NicoleNicole Jeffrey is a PhD candidate in Applied Social Psychology at the University of Guelph and is working under the supervision of Dr. Paula Barata. She primarily uses qualitative and critical psychological approaches to study men’s violence against women, including sexual and intimate partner violence and rape culture on university campuses. At the beginning of her graduate degree, Nicole felt limited by mainstream psychological and quantitative approaches to understanding the world. Critical and qualitative approaches have allowed her to orient her research towards social justice and have challenged her personally and professionally to understand the world and human behaviour more openly and critically.

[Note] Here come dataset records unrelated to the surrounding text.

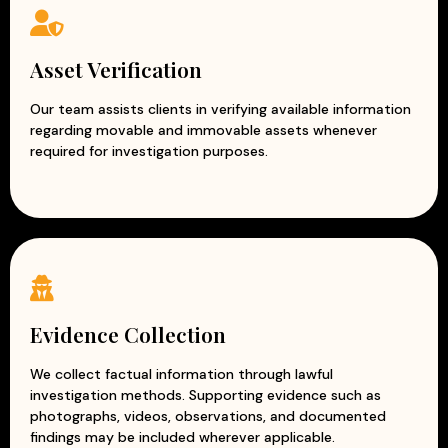
Asset Verification
Our team assists clients in verifying available information
regarding movable and immovable assets whenever
required for investigation purposes.
Evidence Collection
We collect factual information through lawful
investigation methods. Supporting evidence such as
photographs, videos, observations, and documented
findings may be included wherever applicable.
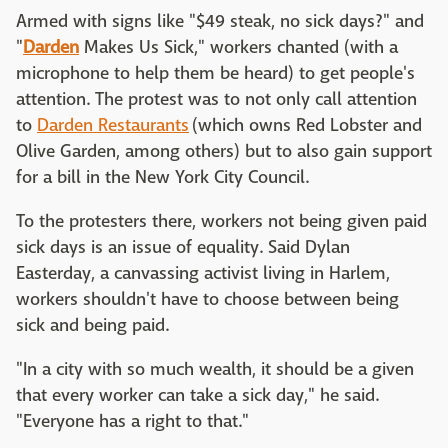
Armed with signs like "$49 steak, no sick days?" and
"
Darden
Makes Us Sick," workers chanted (with a
microphone to help them be heard) to get people's
attention. The protest was to not only call attention
to
Darden Restaurants
(which owns Red Lobster and
Olive Garden, among others) but to also gain support
for a bill in the New York City Council.
To the protesters there, workers not being given paid
sick days is an issue of equality. Said Dylan
Easterday, a canvassing activist living in Harlem,
workers shouldn't have to choose between being
sick and being paid.
"In a city with so much wealth, it should be a given
that every worker can take a sick day," he said.
"Everyone has a right to that."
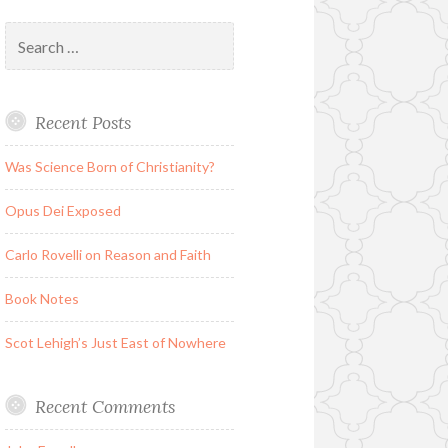
Search
for:
Recent Posts
Was Science Born of Christianity?
Opus Dei Exposed
Carlo Rovelli on Reason and Faith
Book Notes
Scot Lehigh’s Just East of Nowhere
Recent Comments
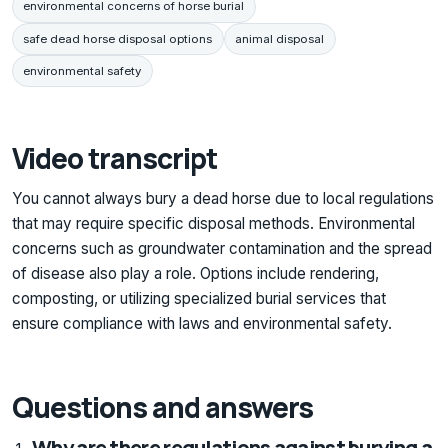
environmental concerns of horse burial
safe dead horse disposal options
animal disposal
environmental safety
Video transcript
You cannot always bury a dead horse due to local regulations
that may require specific disposal methods. Environmental
concerns such as groundwater contamination and the spread
of disease also play a role. Options include rendering,
composting, or utilizing specialized burial services that
ensure compliance with laws and environmental safety.
Questions and answers
Why are there regulations against burying a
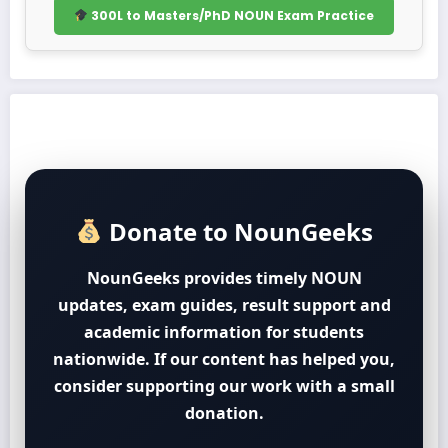
300L to Masters/PhD NOUN Exam Practice
Donate to NounGeeks
NounGeeks provides timely NOUN
updates, exam guides, result support and
academic information for students
nationwide. If our content has helped you,
consider supporting our work with a small
donation.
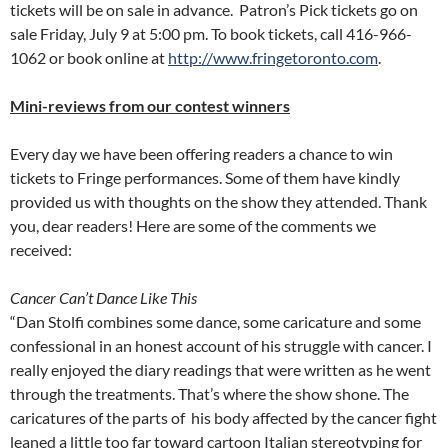
tickets will be on sale in advance. Patron’s Pick tickets go on
sale Friday, July 9 at 5:00 pm. To book tickets, call 416-966-
1062 or book online at
http://www.fringetoronto.com
.
Mini-reviews from our contest winners
Every day we have been offering readers a chance to win
tickets to Fringe performances. Some of them have kindly
provided us with thoughts on the show they attended. Thank
you, dear readers! Here are some of the comments we
received:
Cancer Can’t Dance Like This
“Dan Stolfi combines some dance, some caricature and some
confessional in an honest account of his struggle with cancer. I
really enjoyed the diary readings that were written as he went
through the treatments. That’s where the show shone. The
caricatures of the parts of his body affected by the cancer fight
leaned a little too far toward cartoon Italian stereotyping for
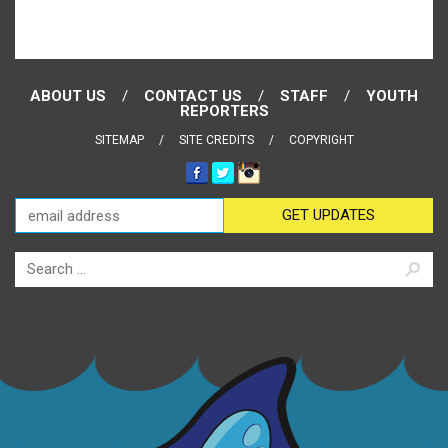
ABOUT US
CONTACT US
STAFF
YOUTH
REPORTERS
SITEMAP
SITE CREDITS
COPYRIGHT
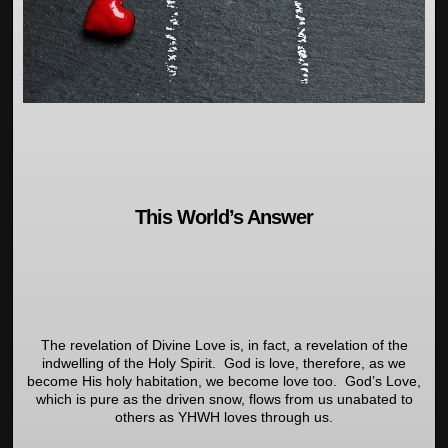
This World’s Answer
The revelation of Divine Love is, in fact, a revelation of the
indwelling of the Holy Spirit. God is love, therefore, as we
become His holy habitation, we become love too. God’s Love,
which is pure as the driven snow, flows from us unabated to
others as YHWH loves through us.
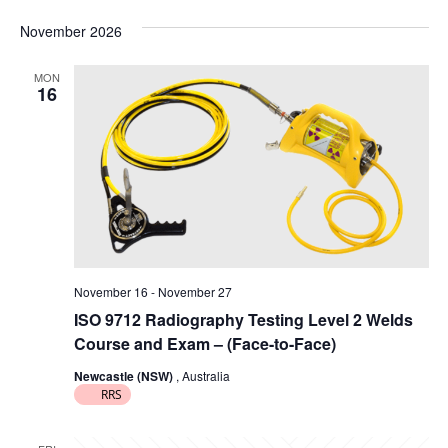
g
November 2026
a
MON
t
16
i
o
n
November 16
-
November 27
ISO 9712 Radiography Testing Level 2 Welds
Course and Exam – (Face-to-Face)
Newcastle (NSW)
, Australia
RRS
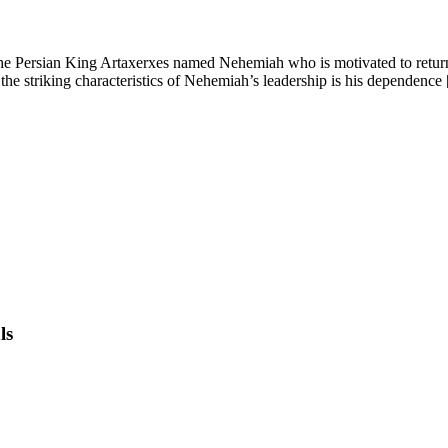
e Persian King Artaxerxes named Nehemiah who is motivated to return t
 striking characteristics of Nehemiah’s leadership is his dependence 
ls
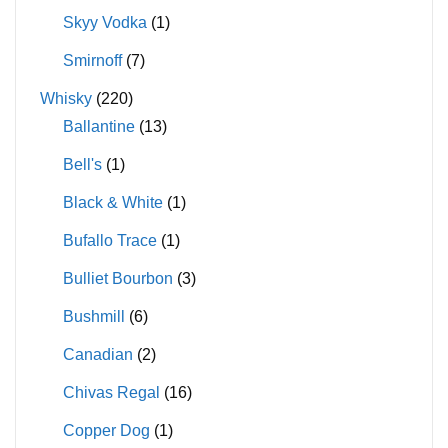
Skyy Vodka
(1)
Smirnoff
(7)
Whisky
(220)
Ballantine
(13)
Bell's
(1)
Black & White
(1)
Bufallo Trace
(1)
Bulliet Bourbon
(3)
Bushmill
(6)
Canadian
(2)
Chivas Regal
(16)
Copper Dog
(1)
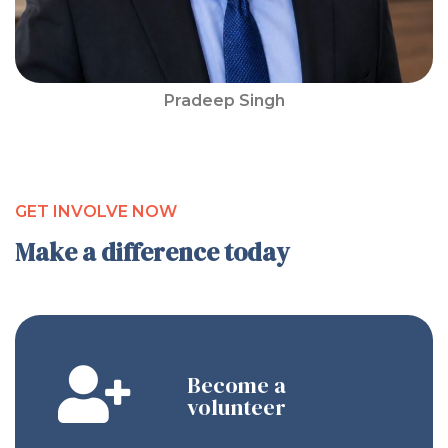
Pradeep Singh
GET INVOLVE NOW
Make a difference today
Become a
volunteer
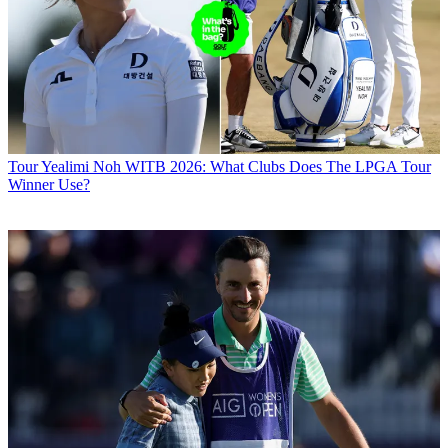
Tour
Yealimi Noh WITB 2026: What Clubs Does The LPGA Tour
Winner Use?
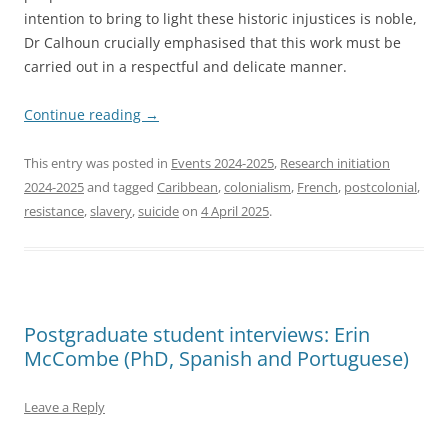
intention to bring to light these historic injustices is noble,
Dr Calhoun crucially emphasised that this work must be
carried out in a respectful and delicate manner.
Continue reading
→
This entry was posted in
Events 2024-2025
,
Research initiation
2024-2025
and tagged
Caribbean
,
colonialism
,
French
,
postcolonial
,
resistance
,
slavery
,
suicide
on
4 April 2025
.
Postgraduate student interviews: Erin
McCombe (PhD, Spanish and Portuguese)
Leave a Reply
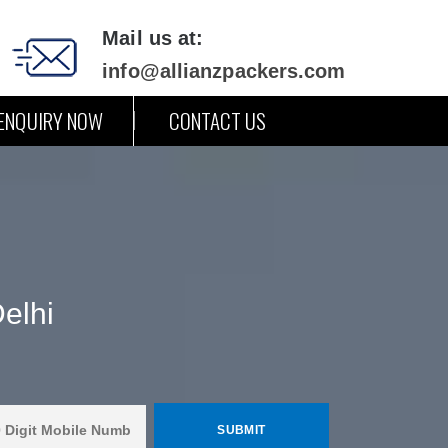
Mail us at:
info@allianzpackers.com
ENQUIRY NOW
CONTACT US
elhi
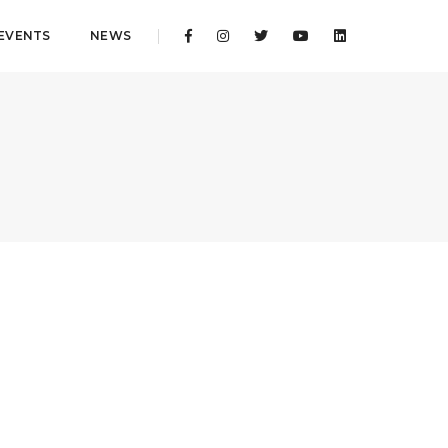
EVENTS
NEWS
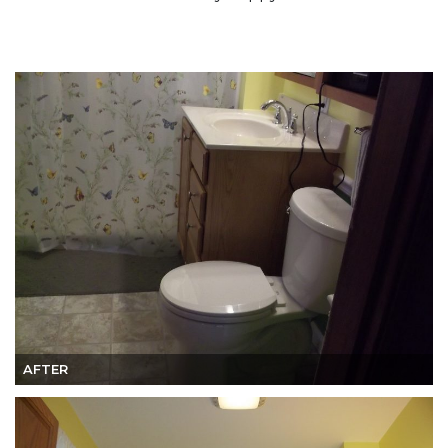
AFTER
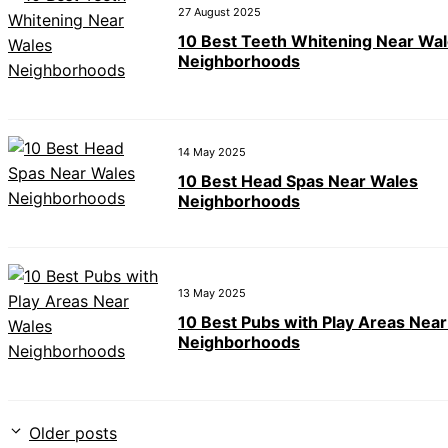
27 August 2025
10 Best Teeth Whitening Near Wa
Neighborhoods
14 May 2025
10 Best Head Spas Near Wales
Neighborhoods
13 May 2025
10 Best Pubs with Play Areas Nea
Neighborhoods
Older posts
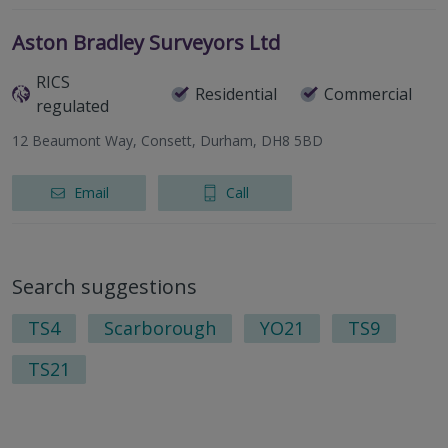
Aston Bradley Surveyors Ltd
RICS
Residential
Commercial
regulated
12 Beaumont Way, Consett, Durham, DH8 5BD
Email
Call
Search suggestions
TS4
Scarborough
YO21
TS9
TS21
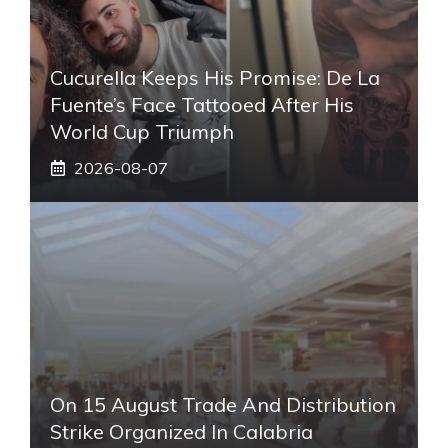
Cucurella Keeps His Promise: De La
Fuente’s Face Tattooed After His
World Cup Triumph
2026-08-07
On 15 August Trade And Distribution
Strike Organized In Calabria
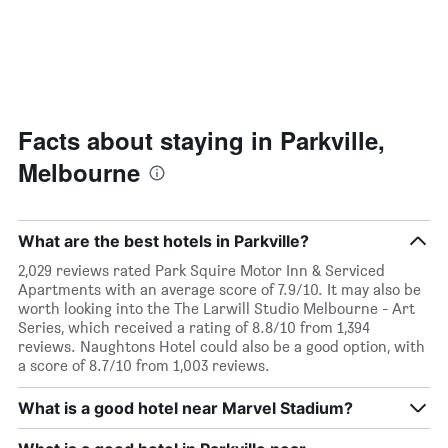
days
Facts about staying in Parkville,
Melbourne
What are the best hotels in Parkville?
2,029 reviews rated Park Squire Motor Inn & Serviced
Apartments with an average score of 7.9/10. It may also be
worth looking into the The Larwill Studio Melbourne - Art
Series, which received a rating of 8.8/10 from 1,394
reviews. Naughtons Hotel could also be a good option, with
a score of 8.7/10 from 1,003 reviews.
What is a good hotel near Marvel Stadium?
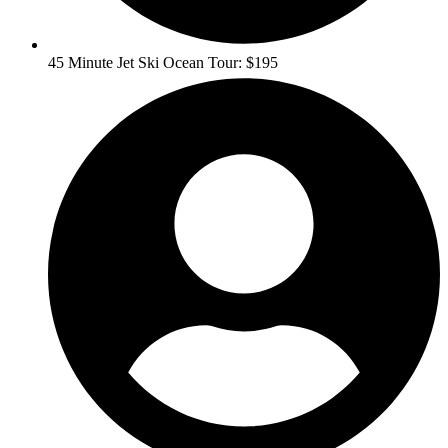
45 Minute Jet Ski Ocean Tour: $195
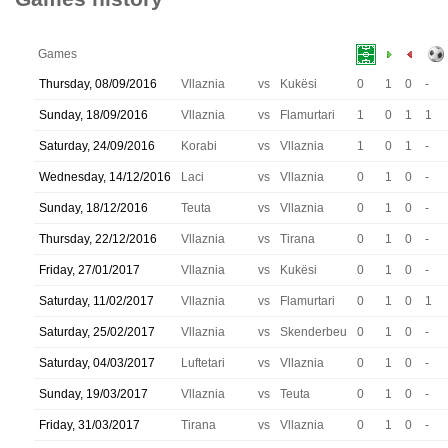
Games
Thursday, 08/09/2016
Vllaznia
vs
Kukësi
0
1
0
-
Sunday, 18/09/2016
Vllaznia
vs
Flamurtari
1
0
1
1
Saturday, 24/09/2016
Korabi
vs
Vllaznia
1
0
1
-
Wednesday, 14/12/2016
Laci
vs
Vllaznia
0
1
0
-
Sunday, 18/12/2016
Teuta
vs
Vllaznia
0
1
0
-
Thursday, 22/12/2016
Vllaznia
vs
Tirana
0
1
0
-
Friday, 27/01/2017
Vllaznia
vs
Kukësi
0
1
0
-
Saturday, 11/02/2017
Vllaznia
vs
Flamurtari
0
1
0
1
Saturday, 25/02/2017
Vllaznia
vs
Skenderbeu
0
1
0
-
Saturday, 04/03/2017
Luftetari
vs
Vllaznia
0
1
0
-
Sunday, 19/03/2017
Vllaznia
vs
Teuta
0
1
0
-
Friday, 31/03/2017
Tirana
vs
Vllaznia
0
1
0
-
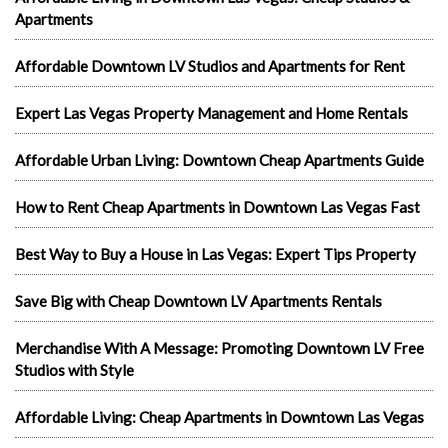
Apartments
Affordable Downtown LV Studios and Apartments for Rent
Expert Las Vegas Property Management and Home Rentals
Affordable Urban Living: Downtown Cheap Apartments Guide
How to Rent Cheap Apartments in Downtown Las Vegas Fast
Best Way to Buy a House in Las Vegas: Expert Tips Property
Save Big with Cheap Downtown LV Apartments Rentals
Merchandise With A Message: Promoting Downtown LV Free
Studios with Style
Affordable Living: Cheap Apartments in Downtown Las Vegas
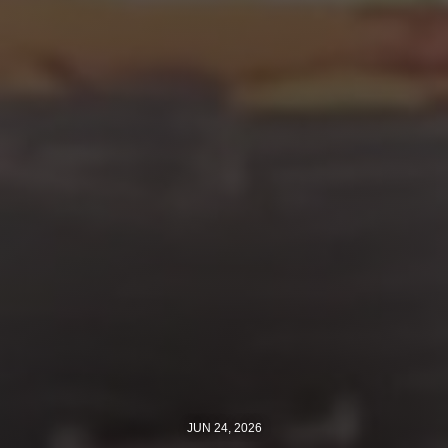
Jewish Left Electoral Power
Israel-Palestine as a Local Issue
Dismantling Antisemitism
Preventing Hate Violence
People Power
Neighborhood Groups
Jews of Color Caucus
Mizrahi & Sephardi Caucus
Poor & Working Class Caucus
Disability Caucus
JUN 24, 2026
Art, Ritual & Culture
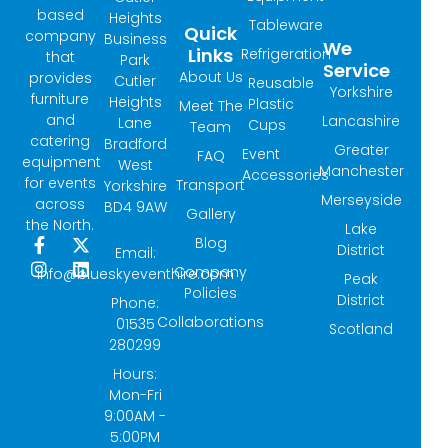
based
Heights
Tableware
Quick
company
Business
We
Links
Refrigeration
that
Park
Service
About Us
provides
Cutler
Reusable
Yorkshire
furniture
Heights
Plastic
Meet The
and
Lancashire
Lane
Cups
Team
catering
Bradford
Greater
Event
FAQ
equipment
West
Manchester
Accessories
for events
Transport
Yorkshire
Merseyside
across
BD4 9AW
Gallery
the North.
Lake
Blog
F
I
X
L
District
Email:
a
n
-
i
Company
info@blueskyeventhire.com
Peak
c
s
t
n
Policies
e
t
w
k
District
Phone:
b
a
i
e
Collaborations
01535
Scotland
o
g
t
d
280299
o
r
t
i
k
a
e
n
Hours:
-
m
r
Mon-Fri
f
9:00AM -
5:00PM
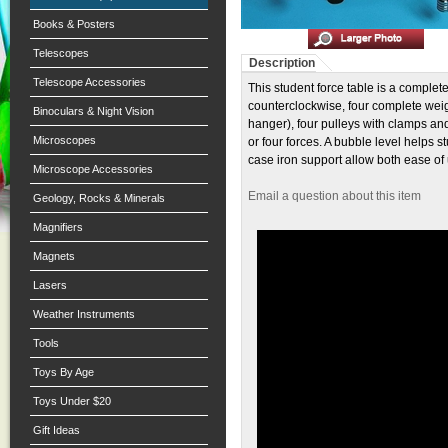
Books & Posters
Telescopes
Description
Telescope Accessories
This student force table is a complete
counterclockwise, four complete weig
Binoculars & Night Vision
hanger), four pulleys with clamps and 
Microscopes
or four forces. A bubble level helps s
case iron support allow both ease of
Microscope Accessories
Email a question about this item
Geology, Rocks & Minerals
Magnifiers
Magnets
Lasers
Weather Instruments
Tools
Toys By Age
Toys Under $20
Gift Ideas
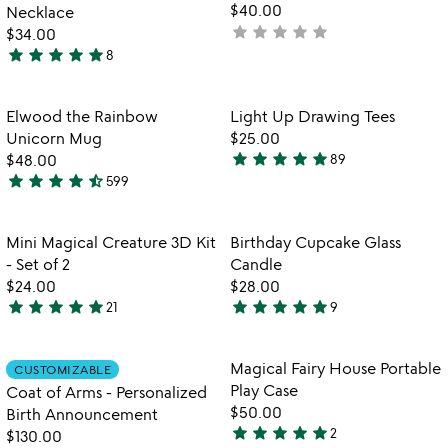
5
$40.00
Necklace
star
star
star
star
star
not
$34.00
star
star
star
star
star
yet
8
5
rated
stars
out
Item not in your wishlist
Item not in your
Elwood the Rainbow
Light Up Drawing Tees
favorite_border
favorite_border
of
Unicorn Mug
$25.00
5
star
star
star
star
star
$48.00
89
4.8
star
star
star
star
star_half
599
4.7
stars
stars
out
out
of
Item not in your wishlist
Item not in your
Mini Magical Creature 3D Kit
Birthday Cupcake Glass
favorite_border
favorite_border
of
5
- Set of 2
Candle
5
$24.00
$28.00
star
star
star
star
star
star
star
star
star
star
21
9
4.8
4.9
stars
stars
out
out
Item not in your wishlist
Item not in your
Magical Fairy House Portable
CUSTOMIZABLE
favorite_border
favorite_border
of
of
Play Case
Coat of Arms - Personalized
5
5
$50.00
Birth Announcement
star
star
star
star
star
2
$130.00
5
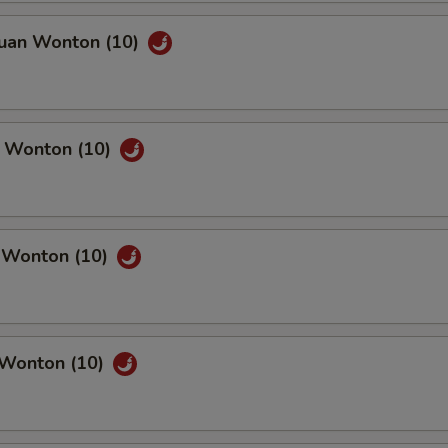
huan Wonton (10)
n Wonton (10)
c Wonton (10)
 Wonton (10)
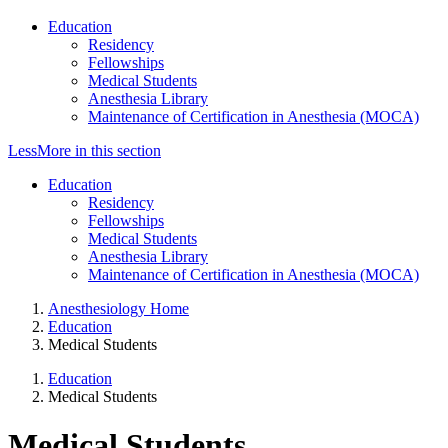
Education
Residency
Fellowships
Medical Students
Anesthesia Library
Maintenance of Certification in Anesthesia (MOCA)
Less
More
in this section
Education
Residency
Fellowships
Medical Students
Anesthesia Library
Maintenance of Certification in Anesthesia (MOCA)
Anesthesiology Home
Education
Medical Students
Education
Medical Students
Medical Students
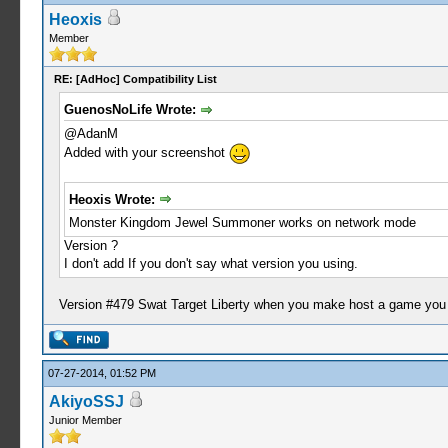
Heoxis
Member
RE: [AdHoc] Compatibility List
GuenosNoLife Wrote:
@AdanM
Added with your screenshot
Heoxis Wrote:
Monster Kingdom Jewel Summoner works on network mode
Version ?
I don't add If you don't say what version you using.
Version #479 Swat Target Liberty when you make host a game you
07-27-2014, 01:52 PM
AkiyoSSJ
Junior Member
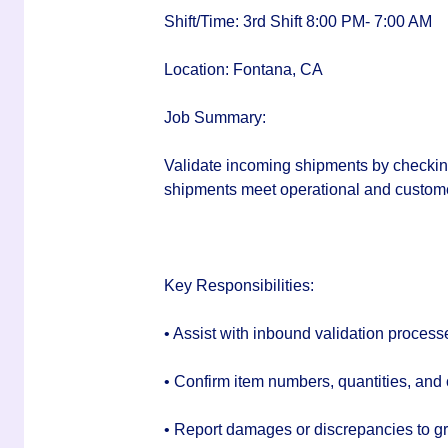
Shift/Time:
3rd Shift 8:00 PM- 7:00 AM
Location:
Fontana, CA
Job Summary:
Validate incoming shipments by checking
shipments meet operational and custom
Key Responsibilities:
• Assist with inbound validation process
• Confirm item numbers, quantities, and 
• Report damages or discrepancies to gr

For her MA thesis, Nicole examined university women’s lived experiences of sexual violence in intimate relationships. She also led a research project in the Research Facility for Women’s Health and Wellbeing at the University of Guelph (Dr. Paula Barata’s laboratory) on women’s campus safety concerns related to sexual violence. Throughout both of these projects, she became interested in how critical psychological approaches could help her navigate the tensions involved in representing women’s lives and voices when those voices contradict feminist interpretations of oppression.

Nicole’s PhD research extends her MA research by examining the ways that university men talk about sex, relationships, sexual communication, and sexual violence against intimate partners (including their own perpetration). At the core of this research is an interest in how men draw on broader social discourses about “normal” heterosexuality and how these discourses support sexual violence and gendered power relations and allow perpetrators to position themselves and their sexual violence as normal and expected in heterosexual relationships. Critical and feminist post-structuralist approaches allowed Nicole to move beyond the traditional approach of studying individual- and peer-level predictors of men’s use of sexual violence. She believes this is crucial for informing more effective prevention efforts and, ultimately, improving women’s lives, wellbeing, and relationships.